Right after we left CWRU we headed for Toledo to attend a retirement party at the Toledo Club for Magistrate Judge Vernelis K. Armstrong of the U.S. District of Toledo who was first appointed to the bench in 1994 after serving as an assistant U.S. Attorney for 15 years. Judge Armstrong is an old friend of Ms. Margaret W. Wong's but unfortunately, as much as she wanted to, Ms. Wong couldn't attend the party herself so she directed us to go and extend her congratulations and best wishes to her old friend. One of the judge's sons, Dr. Anthony Armstrong described his mother as being a very kind and very humble person and that's exactly how she impressed us and it seemed that every one of the two hundred people who turned out for this gathering felt the same way; in fact you could feel the love that was in the air for this fine individual.
The first person that we spoke to was Ms. Carol Dunn who described herself as being like a member of the judge's family and from the way Judge Armstrong embraced her, we are sure this is true. Ms. Dunn told us that she was present when Judge Armstrong was first sworn in and described her as "a very gracious woman worthy of all the praise that she can get."

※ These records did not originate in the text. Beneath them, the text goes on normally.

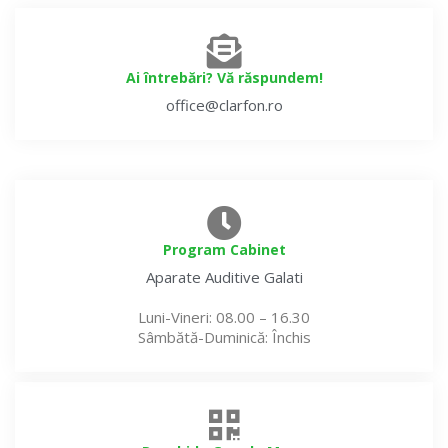
Ai întrebări? Vă răspundem!
office@clarfon.ro
Program Cabinet
Aparate Auditive
Galati
Luni-Vineri
: 08.00 – 16.30
Sâmbătă-Duminică
: Închis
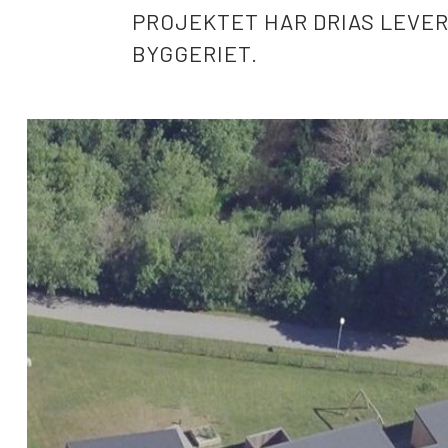
PROJEKTET HAR DRIAS LEVE
BYGGERIET.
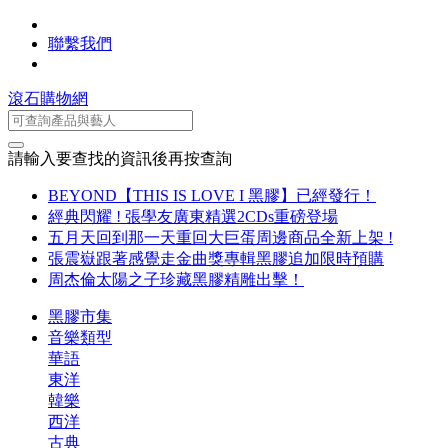
聯繫我們
滾石購物網
請輸入要查找的資訊後再按查詢
BEYOND【THIS IS LOVE I 黑膠】已經發行！
經典閃耀 ! 張學友廣東精選2CDs重磅登場
五月天回到那一天重回大巨蛋周邊商品全新上架 !
張震嶽跟著感覺走金曲獎專輯黑膠追加限時預購
周杰倫太陽之子珍藏黑膠精雕出擊！
黑膠市集
音樂類型
華語
東洋
韓樂
西洋
古典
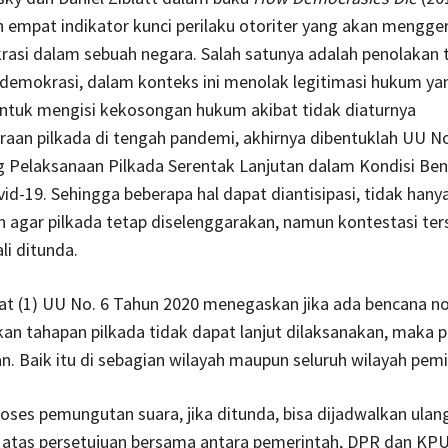
empat indikator kunci perilaku otoriter yang akan mengger
rasi dalam sebuah negara. Salah satunya adalah penolakan 
demokrasi, dalam konteks ini menolak legitimasi hukum yan
ntuk mengisi kekosongan hukum akibat tidak diaturnya
aan pilkada di tengah pandemi, akhirnya dibentuklah UU No
g Pelaksanaan Pilkada Serentak Lanjutan dalam Kondisi Be
d-19. Sehingga beberapa hal dapat diantisipasi, tidak hany
agar pilkada tetap diselenggarakan, namun kontestasi ter
i ditunda.
yat (1) UU No. 6 Tahun 2020 menegaskan jika ada bencana n
an tahapan pilkada tidak dapat lanjut dilaksanakan, maka 
an. Baik itu di sebagian wilayah maupun seluruh wilayah pemi
ses pemungutan suara, jika ditunda, bisa dijadwalkan ulan
atas persetujuan bersama antara pemerintah, DPR dan KPU.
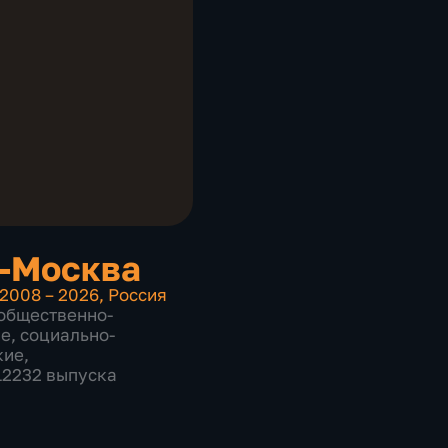
-Москва
2008 – 2026
,
Россия
общественно-
ие
,
социально-
кие
,
 12232 выпуска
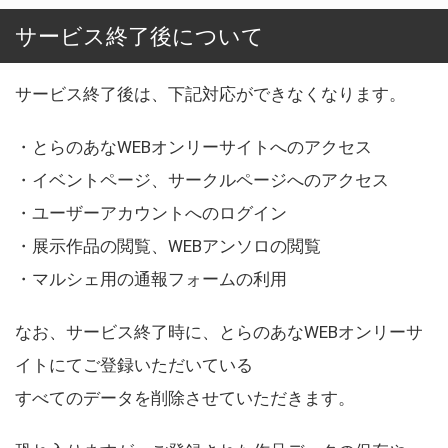
サービス終了後について
サービス終了後は、下記対応ができなくなります。
・とらのあなWEBオンリーサイトへのアクセス
・イベントページ、サークルページへのアクセス
・ユーザーアカウントへのログイン
・展示作品の閲覧、WEBアンソロの閲覧
・マルシェ用の通報フォームの利用
なお、サービス終了時に、とらのあなWEBオンリーサ
イトにてご登録いただいている
すべてのデータを削除させていただきます。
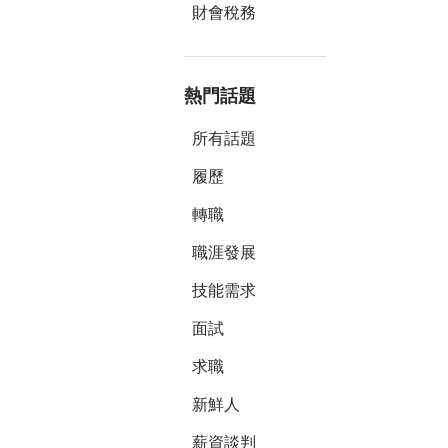
就會想說是
財會稅務
熱門話題
所有話題
履歷
轉職
職涯發展
技能需求
面試
求職
新鮮人
薪資談判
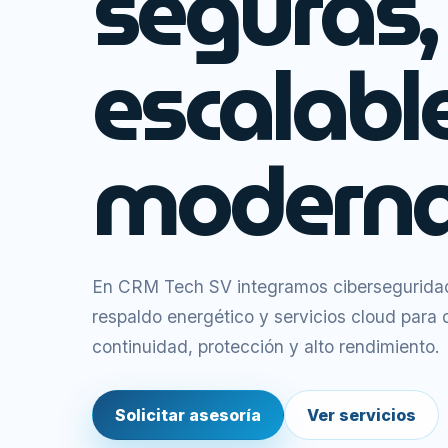
seguras,
escalabl
moderna
En CRM Tech SV integramos ciberseguridad,
respaldo energético y servicios cloud para
continuidad, protección y alto rendimiento.
Solicitar asesoría
Ver servicios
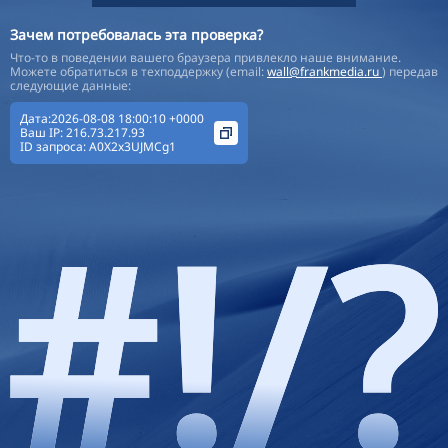
Зачем потребовалась эта проверка?
Что-то в поведении вашего браузера привлекло наше внимание.
Можете обратиться в техподдержку (email:
wall@frankmedia.ru
) передав
следующие данные:
Дата:2026-08-08 18:00:10 +0000
Ваш IP:
216.73.217.93
ID запроса:
A0X2x3UJMCg1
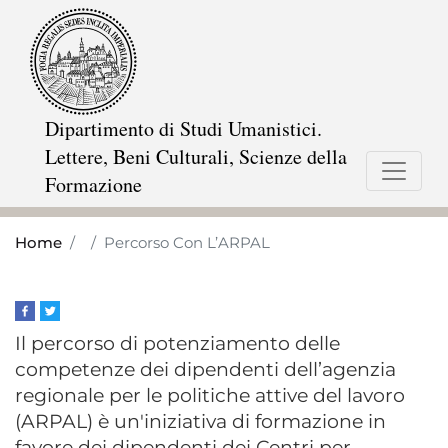
Skip
to
main
content
Dipartimento di Studi Umanistici.
Lettere, Beni Culturali, Scienze della
Formazione
Home
Percorso Con L’ARPAL
Il percorso di potenziamento delle
competenze dei dipendenti dell’agenzia
regionale per le politiche attive del lavoro
(ARPAL) è un'iniziativa di formazione in
favore dei dipendenti dei Centri per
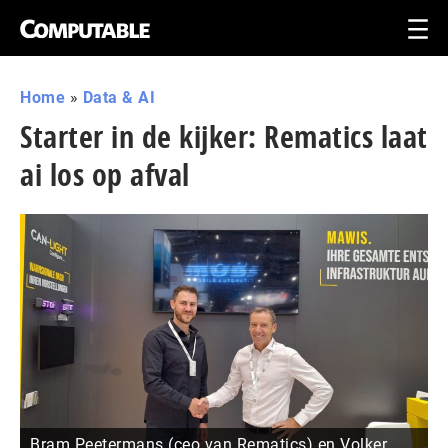
Home
»
Data & AI
Starter in de kijker: Rematics laat
ai los op afval
Bram Peetermans (ceo van Rematics) en Volker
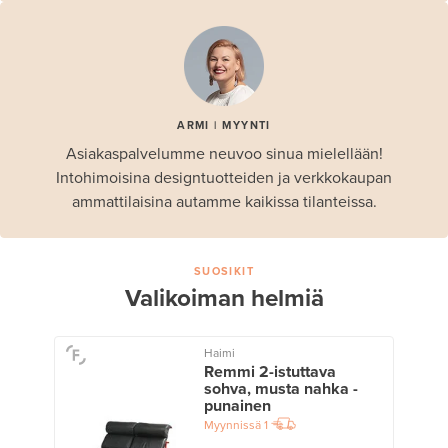
ARMI | MYYNTI
Asiakaspalvelumme neuvoo sinua mielellään!
Intohimoisina designtuotteiden ja verkkokaupan
ammattilaisina autamme kaikissa tilanteissa.
SUOSIKIT
Valikoiman helmiä
Haimi
Remmi 2-istuttava
sohva, musta nahka -
punainen
Myynnissä
1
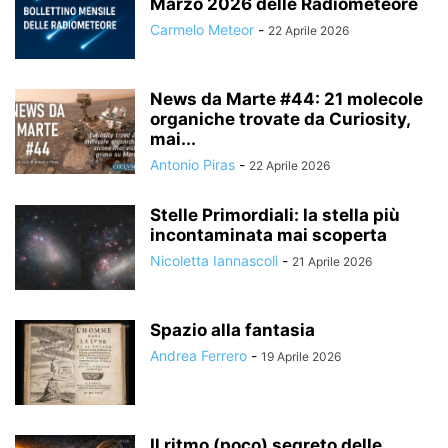
Marzo 2026 delle Radiometeore
Carmelo Meteor
-
22 Aprile 2026
News da Marte #44: 21 molecole
organiche trovate da Curiosity,
mai...
Antonio Piras
-
22 Aprile 2026
Stelle Primordiali: la stella più
incontaminata mai scoperta
Nicoletta Iannascoli
-
21 Aprile 2026
Spazio alla fantasia
Andrea Ferrero
-
19 Aprile 2026
Il ritmo (poco) segreto delle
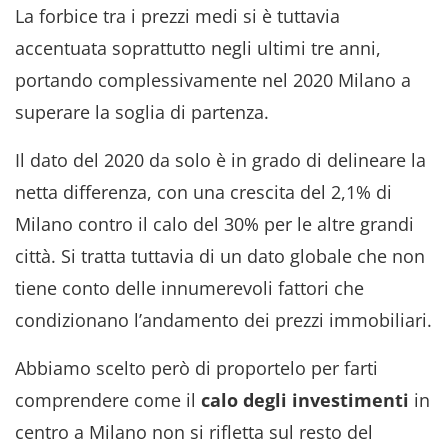
La forbice tra i prezzi medi si è tuttavia
accentuata soprattutto negli ultimi tre anni,
portando complessivamente nel 2020 Milano a
superare la soglia di partenza.
Il dato del 2020 da solo è in grado di delineare la
netta differenza, con una crescita del 2,1% di
Milano contro il calo del 30% per le altre grandi
città. Si tratta tuttavia di un dato globale che non
tiene conto delle innumerevoli fattori che
condizionano l’andamento dei prezzi immobiliari.
Abbiamo scelto però di proportelo per farti
comprendere come il
calo degli investimenti
in
centro a Milano non si rifletta sul resto del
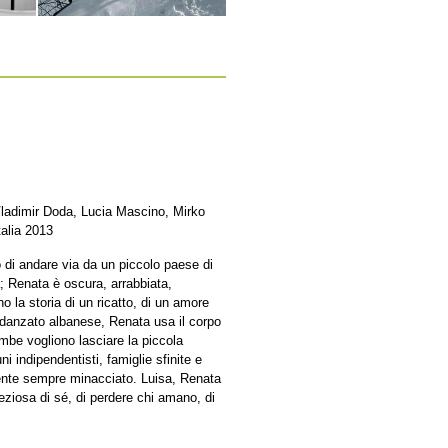
ladimir Doda, Lucia Mascino, Mirko
talia 2013
o di andare via da un piccolo paese di
va; Renata è oscura, arrabbiata,
 la storia di un ricatto, di un amore
 fidanzato albanese, Renata usa il corpo
ambe vogliono lasciare la piccola
i indipendentisti, famiglie sfinite e
 sente sempre minacciato. Luisa, Renata
reziosa di sé, di perdere chi amano, di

We also met Ms. Cherrefe A. Kadri, who is the President of the Islamic Center of Greater Toledo and a good friend of our good friend, Ms. Julia Shearson of CAIR. Ms. Kadri promised to put us on the mailing list for events taking place at the Islamic Center and we certainly look forward to attending. Another distinguished person that we spoke with was Judge C. Allen McConnell who used to attend the naturalization ceremonies where Judge Armstrong swore in new United States citizens.
Towards the end of the party, U.S. District Court Judges Jack Zouhary and Solomon Oliver, Jr. paid tribute to Judge Armstrong. Judge Oliver said that she was a "beacon in the community" and when on to quote the late poet Maya Angelou who said that "if you get, give. If you learn, teach" and went on to say that Judge Armstrong is a person who is constantly "giving" and "teaching".
Of course, Judge Armstrong, herself, was called upon to speak. She said that she loved her job so much that it never seemed like she was really working and concluded by saying to all of us, "thank you for joy and happiness and for sharing this very special day with me."